Drexel hands over management to Fritz Poppmeier at the turn of the year. It rules out the trading giant's IPO.
Drexel changes to the supervisory board
The turn of the year also brings a change in management at the retail giant Spar: After 20 years, long-term board member Gerhard Drexel (65) hands over the reins to Fritz Poppmeier (55), also a member of the founding families, and moves to the supervisory board. To say goodbye, Drexel gave the APA an interview. In it, he speaks out clearly against an IPO and announces that Spar will continue to comment on socio-political issues.
Fritz Poppmeier takes over in January
The Spar Austria Group is 93 percent owned by the local founding families Drexel, Poppmeier and Reisch and several other small Austrian shareholders, some of whom also belonged to the founding families or were added through later takeovers.
IPO “absolute taboo”
Drexel excludes an IPO with clear words: “We do not want to go public and will never go public. That is an absolute taboo for us,” said Drexel to the APA . “When you go public, you have a completely different focus than an entrepreneur. You focus on the development of the stock market price instead of meeting customer needs,” said the outgoing Spar CEO. “It was never an issue in the owner families, we were just often asked by external parties.”
In the past, the Spar boss has often spoken out critically on social and health issues, including environmental protection and free trade agreements. “That will certainly be continued, it is in our company DNA that we point out socio-political grievances. Probably only we in the food trade can do that because we have no corporate headquarters in Germany or America,” said Drexel.
Against glyphosate, for free trade
Among other things, Spar has publicly spoken out against genetic engineering in food, against glyphosate in agriculture, against palm oil and against too much sugar in food and beverages. “We also took the liberty of pointing out deficiencies in possible free trade agreements. I have often been misunderstood, I am not against free trade,” said the Spar boss. “Free trade has advantages and has brought a high level of prosperity overall.”
Drexel sees the environmental impact of free trade agreements too little. “But when the Amazon rainforest in Brazil is burned down on the altar of free trade, under the Mercosur Agreement, so that cattle farms and soy-growing areas are created, we no longer play along.”
On course for expansion
During Drexel's tenure, the Spar Group expanded rapidly with its supermarkets and Hervis sports stores at home and abroad and also became a large shopping center operator in Central and Southeastern Europe. Spar first opened supermarket branches in northern Italy, Slovenia and Hungary, followed by Croatia in the mid-2000s.
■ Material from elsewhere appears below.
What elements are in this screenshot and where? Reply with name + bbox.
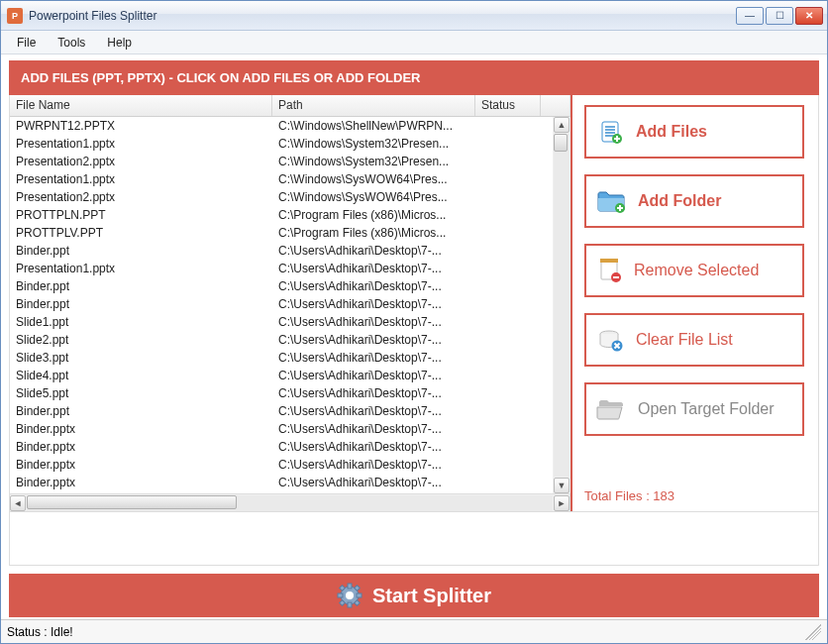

Sales rose from 1.7 billion euros at the beginning of 1990 to an estimated 17 billion euros in 2020; the number of employees rose from 12,000 to 86,000 during this period.
Antitrust penalty
The Spar group suffered a setback in the legal dispute with the Federal Competition Authority (BWB). In 2015 and 2016, cartel fines totaling a little more than 40 million euros were due for vertical price agreements, i.e. those between suppliers and dealers. “We were deeply convinced that we had done nothing wrong in our behavior towards the suppliers,” said Drexel, looking back on the legal dispute. “We used the legal remedies, but did not win. That is to be accepted in a constitutional state. What is allowed and what is not allowed in dealing with suppliers was not clear up to this point.”